═══ The input

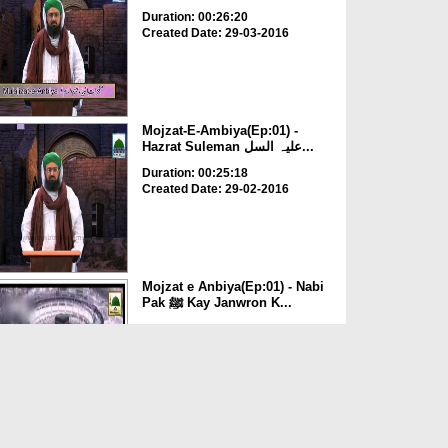
Duration: 00:26:20
Created Date: 29-03-2016
Mojzat-E-Ambiya(Ep:01) -
Hazrat Suleman علیہ السل...
Duration: 00:25:18
Created Date: 29-02-2016
Mojzat e Anbiya(Ep:01) - Nabi
Pak ﷺ Kay Janwron K...
Duration: 00:26:19
Created Date: 12-01-2015
Sulaiman علیہ السلام Ka Hud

══════

*What is needed:*
The pictures alone are to be left out when the data above is copied; all else must match exactly.

*Exercise solution:*
Duration: 00:26:20
Created Date: 29-03-2016
Mojzat-E-Ambiya(Ep:01) -
Hazrat Suleman علیہ السل...
Duration: 00:25:18
Created Date: 29-02-2016
Mojzat e Anbiya(Ep:01) - Nabi
Pak ﷺ Kay Janwron K...
Duration: 00:26:19
Created Date: 12-01-2015
Sulaiman علیہ السلام Ka Hud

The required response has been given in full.